Takım elbiseyle iyi olunur mu?

Türkiye, yaklaşık bir haftadır cinsel taciz haberleriyle çalkalanıyor. Geçen hafta, “Yanlış adamları astınız” başlıklı yazımda bu konuya değinmiştim, Malumunuz üzere. Ertesi gün, Sayın Cumhurbaşkanı, feryadımızı duyarcasına bu konuya el attı ve bununla ilgili çalışmaları yürütmek üzere bir komisyon kurulması talimatını verdi. Huzurlarınızda bir kez de ben, zatı alilerine teşekkürü bir borç bilirim. Gelelim sadede. Bu başlıkla, bu konunun ne alakası var? Diyebilirsiniz. Var, değerli dostlar. Şöyle ki, takım elbiseyi ben de severim, ne yalan söyleyeyim. Hele ki bazı özel günlerde giyildi mi başka havası oluyor. Ancak, bu elbiseyi giyen bazı kimselerde var ki burada yazmaya, terbiyem müsaade etmez.

 İşte onlar, haftalardır medyanın gündeminden düşmeyen, küçük çocukları taciz eden, kadınlara şiddet ve tecavüz uygulayan şahıslar. Bunlar, bir takım elbise çekti mi üstüne, değmeyin beyefendiliğine. Hemen mahkemeye başkanlık eden hakim yumuşar. Adam takım elbise çekmiş üstüne, önünü de iliklemiş, “iyi hal” den bir ceza indirimini hak etti artık diyerek, kanunda yazılan cezanın altında bir ceza verir. Ben hukukçu değilim ama; bunun, bırakın hukukta, vicdanda bile yeri yoktur. Gerçi bundan sonra, duyduğum kadarıyla bu tür suçlarda ceza indirimine gidilmeyecekmiş. Mesele, ceza indirimi filan değil, zihniyet meselesi. Bakın, dünkü habere göre, İstanbul’da sözde bir kaz çiftliğinin sahibi, çalışanıyla birlikte 15 ve 17 yaşlarındaki kız çocuklarını, günlerce silah zoruyla bir kulübeye hapsedip taciz etmişler. Daha geçen hafta yaşananlar soğumadan, bir yenisi daha eklendi. Ne söyleyeyim? Allah sonumuzu hayır etsin.

Son olarak şunu söyleyeceğim. Sayın hakimlerden ricamdır. Ceza indirimi yapmadan önce, bir kez daha düşünsünler. Eğer, sırtında takım elbiseyle birlikte battaniye de olan bir tacizci görürlerse, bundan da ayrı bir indirim yapsınlar.

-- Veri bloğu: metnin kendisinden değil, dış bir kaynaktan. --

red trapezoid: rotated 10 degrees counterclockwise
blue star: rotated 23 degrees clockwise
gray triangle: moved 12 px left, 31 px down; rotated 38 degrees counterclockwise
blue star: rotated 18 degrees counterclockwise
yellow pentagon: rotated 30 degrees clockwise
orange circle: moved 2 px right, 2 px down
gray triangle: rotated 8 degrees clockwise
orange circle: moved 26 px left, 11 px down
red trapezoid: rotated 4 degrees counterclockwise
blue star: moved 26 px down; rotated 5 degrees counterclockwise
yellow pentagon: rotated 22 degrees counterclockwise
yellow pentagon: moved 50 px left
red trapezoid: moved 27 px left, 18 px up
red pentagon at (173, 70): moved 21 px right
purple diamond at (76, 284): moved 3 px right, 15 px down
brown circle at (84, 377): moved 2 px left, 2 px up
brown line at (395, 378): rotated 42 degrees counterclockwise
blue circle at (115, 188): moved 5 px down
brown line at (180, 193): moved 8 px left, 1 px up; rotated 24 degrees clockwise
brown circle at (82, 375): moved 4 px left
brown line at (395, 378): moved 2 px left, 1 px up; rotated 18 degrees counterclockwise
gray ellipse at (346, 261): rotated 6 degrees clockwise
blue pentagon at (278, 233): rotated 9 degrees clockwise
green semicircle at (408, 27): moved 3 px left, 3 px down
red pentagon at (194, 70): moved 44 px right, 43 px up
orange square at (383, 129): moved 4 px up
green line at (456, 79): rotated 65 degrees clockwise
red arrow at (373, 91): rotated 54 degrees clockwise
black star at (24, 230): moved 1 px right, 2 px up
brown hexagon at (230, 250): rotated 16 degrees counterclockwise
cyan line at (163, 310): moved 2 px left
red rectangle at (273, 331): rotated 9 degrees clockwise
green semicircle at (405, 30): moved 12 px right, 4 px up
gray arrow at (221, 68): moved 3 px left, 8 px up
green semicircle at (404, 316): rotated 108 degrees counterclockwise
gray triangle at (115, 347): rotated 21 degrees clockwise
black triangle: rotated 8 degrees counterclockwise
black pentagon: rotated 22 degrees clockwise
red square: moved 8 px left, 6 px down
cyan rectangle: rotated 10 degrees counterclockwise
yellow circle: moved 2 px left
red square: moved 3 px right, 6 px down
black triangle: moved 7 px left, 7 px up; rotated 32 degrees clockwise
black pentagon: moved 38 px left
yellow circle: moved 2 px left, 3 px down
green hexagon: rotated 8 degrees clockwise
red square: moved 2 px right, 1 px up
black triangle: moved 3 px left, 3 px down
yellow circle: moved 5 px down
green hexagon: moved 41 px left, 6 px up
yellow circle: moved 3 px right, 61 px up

Adına da battaniye indirimi deriz!

Düzeltme

23.02.2018 tarihinde, “Uzun vadeli ittifak” başlıklı yazımda Türkiye İşçi Partisi (TİP) Genel Başkanının adını yanlış olarak yazmışım. Doğrusu, Mehmet Ali Aybar olacaktır. Huzurlarınızda, düzeltip bilgilerinize sunarım.